I drive a Lexus but I don’t live in a Lexus world. My clothes and home furnishings are mostly hand-me-downs. The rusty-red hued shag carpet has endured many a footfall in its 30+ years on the floor. We bring stacks of books home from the public library instead of buying them at the bookstore. When it’s time to change the oil on the afore mentioned Lexus, I wait for a coupon so I can take it into Oil and Toil (not the real name).
We purchased the car when it was 5 years old from a woman who wanted a hybrid, so I didn’t even know where the Lexus dealer was when I received a recall notice for a minor repair. After doing a little research, I found the closest dealer and was genuinely welcomed by a friendly employee. After checking in, he led me to a leather sofa where I could correct math tests for the next hour and a half or so. He invited me to help myself to the coffee, tea, pastries, water and juices before making his way back, past the sparkling saltwater tank (where I found Nemo), March Madness on the big screen, and beautifully groomed, suited salesmen.
I sunk into the comfortable couch and thought, “I could get used to this.”
I had finished my coffee, the math tests, and was deeply engrossed in my book when I saw him returning. “I’m sorry this is taking longer than I said it would. If you can give me 10 more minutes I’ll have it washed for you and fill it up with gas.”
“Who would say no to that?” I wondered.
As I drove home, I kept thinking about my experience and wondering how it might translate into education. How does entrance into our schools provide students with a glimpse into a world they might not live in?
· *Two meals a day! I could get used to this.
· *Learning can be fun? I could get used to this.

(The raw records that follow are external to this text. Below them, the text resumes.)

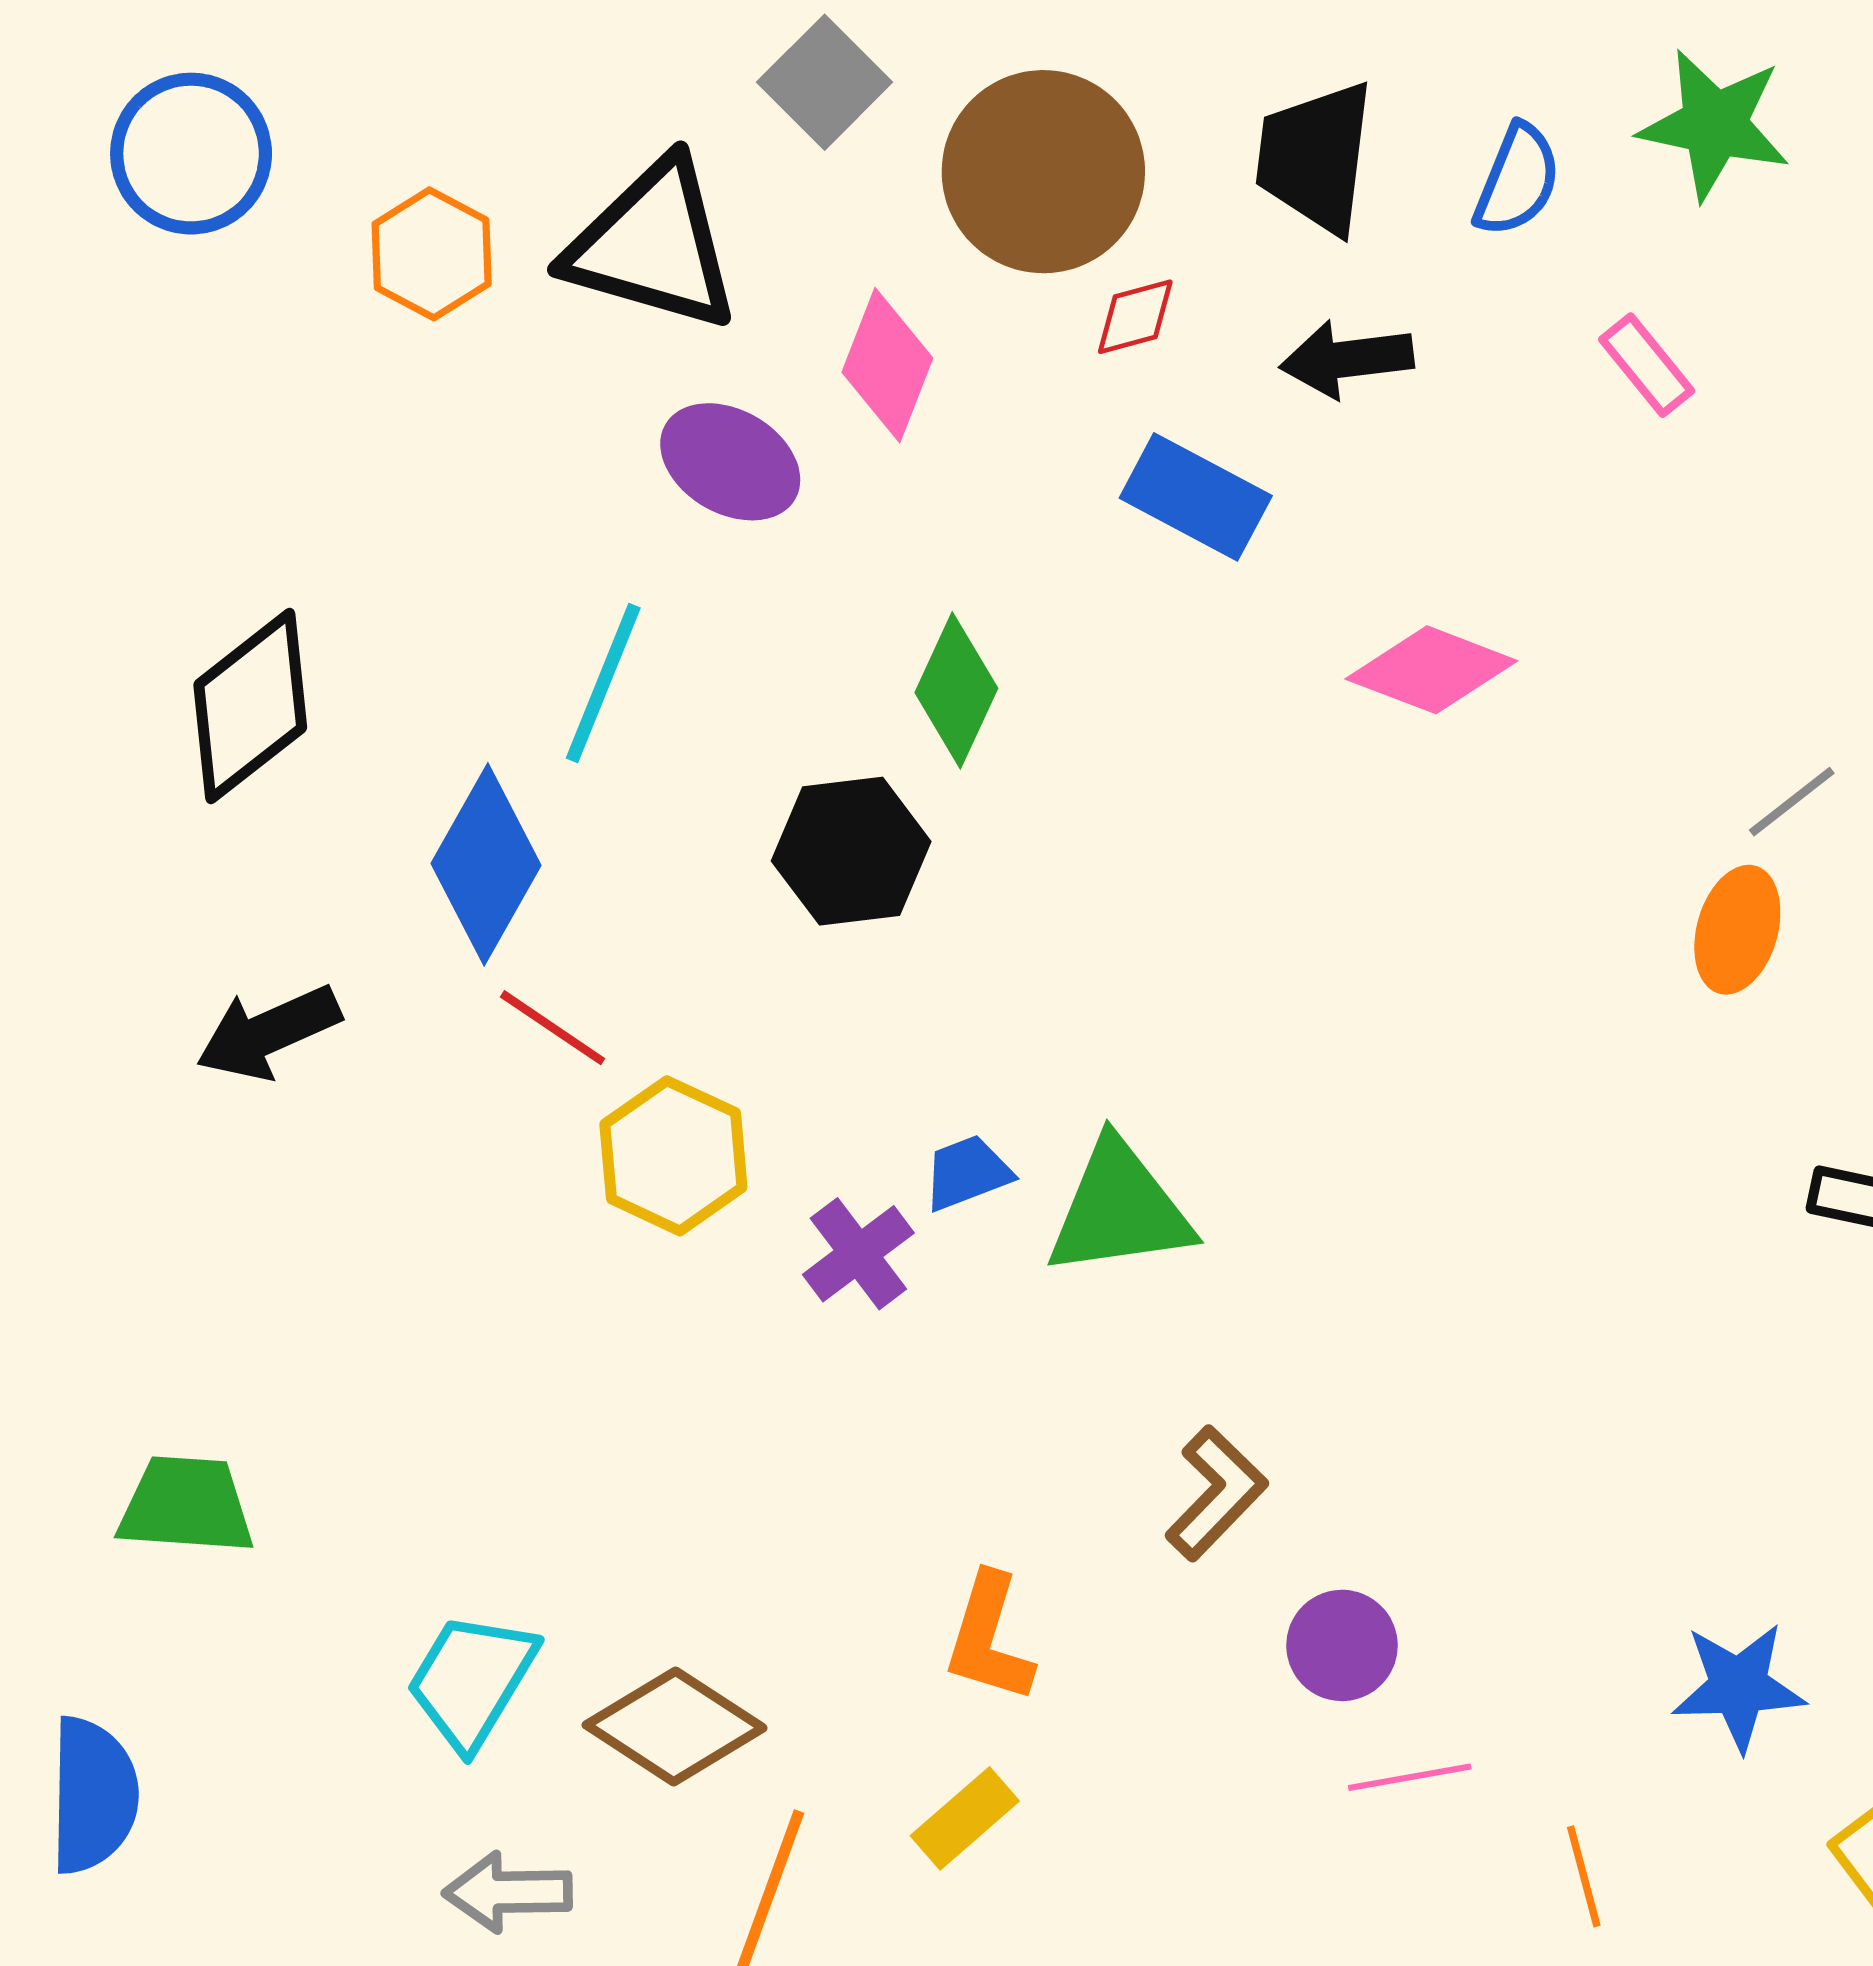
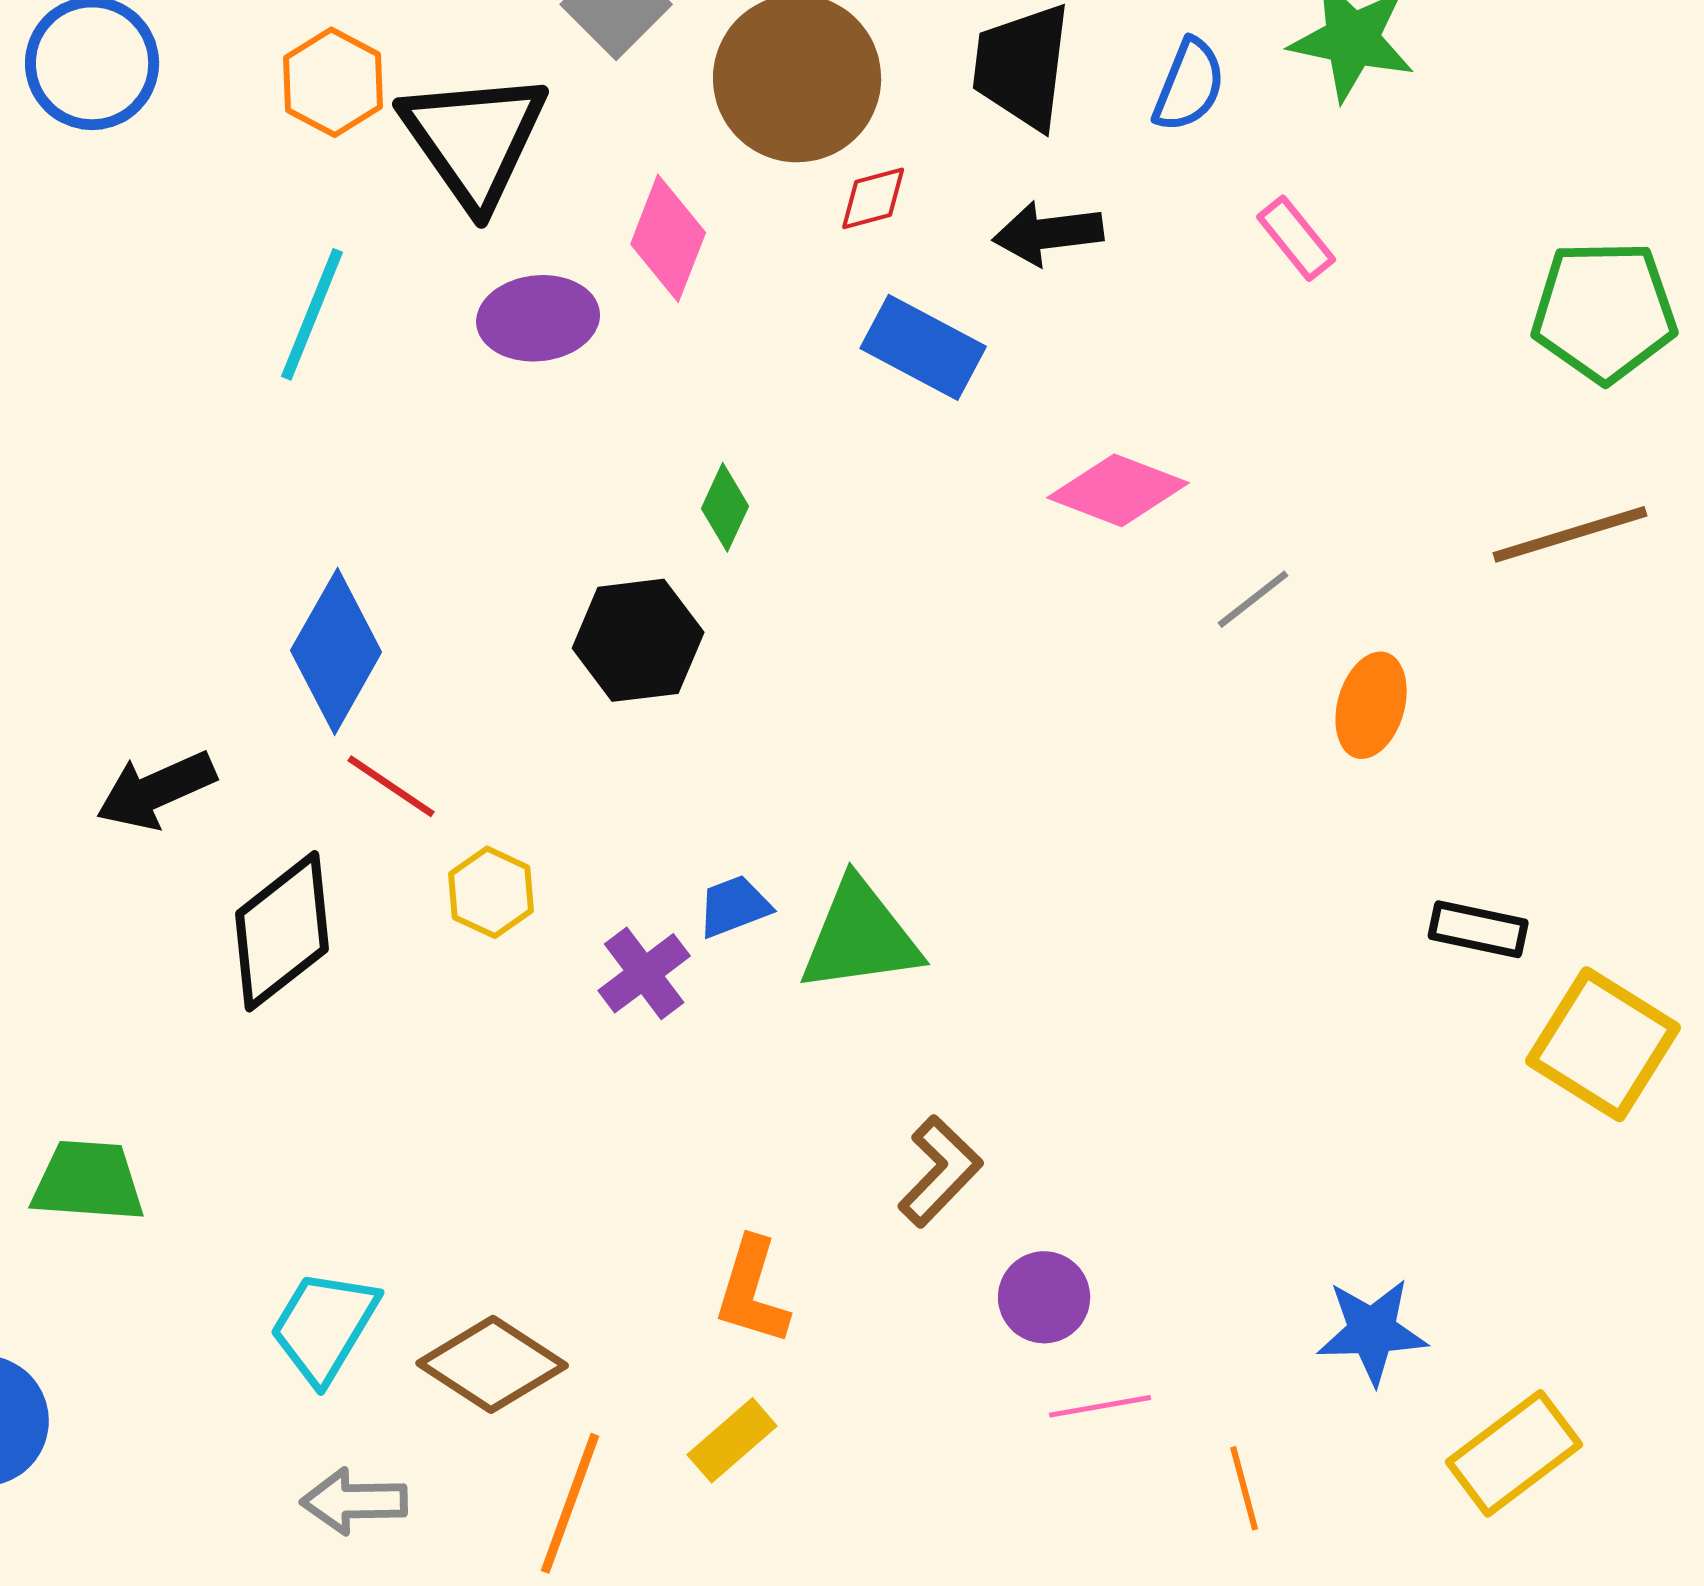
black triangle: (653, 245) -> (474, 139), turned 39
orange hexagon: (432, 254) -> (333, 82), moved
purple ellipse: (730, 462) -> (538, 318), turned -36
cyan line: (603, 683) -> (312, 314), moved
green diamond: (956, 690) -> (725, 507), size x0.7
black diamond: (250, 706) -> (282, 931), moved
gray line: (1792, 802) -> (1253, 599), moved
yellow hexagon: (673, 1156) -> (491, 892), size x0.7

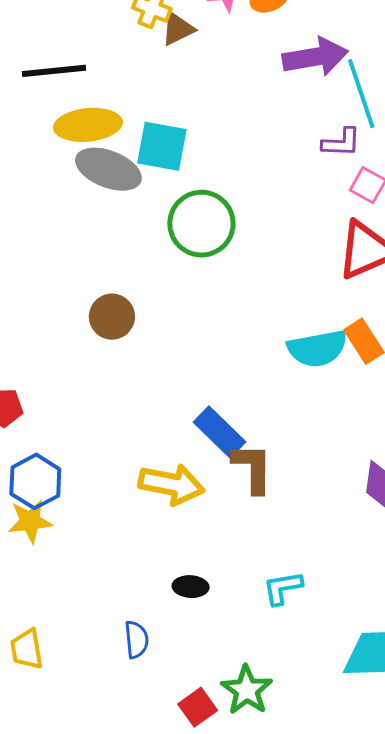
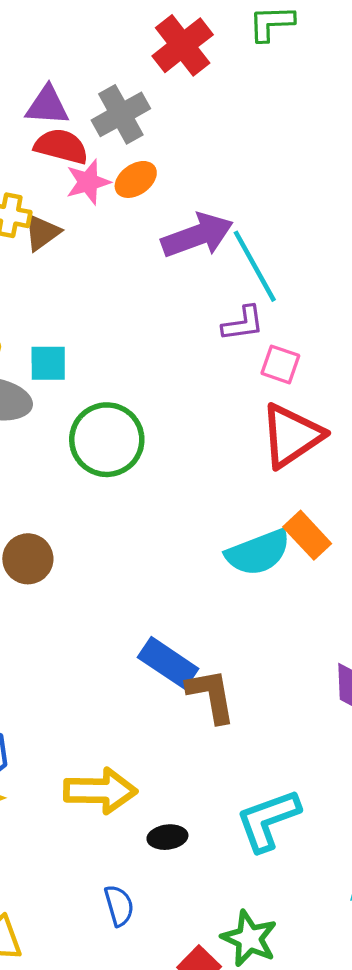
cyan square: (162, 146) -> (48, 363), size x0.7
yellow arrow: (171, 484) -> (100, 791), moved
cyan L-shape: (283, 588) -> (268, 820), size x1.5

· *My teacher thinks I’m smart. I could get used to this.
One of my students told me daily for a couple weeks that I was nice. She switched it up in week 3 saying, “Mrs. Sabo, I like how you treat us.” I hunkered down and asked her to explain. What she was essentially saying was… kindness feels good - and she could get used to it.
As teachers, we can provide our students with a glimpse into a world they can truly be part of, one of academic success and outstanding character. It is a profound responsibility. Let’s let our classrooms become their Lexus experience.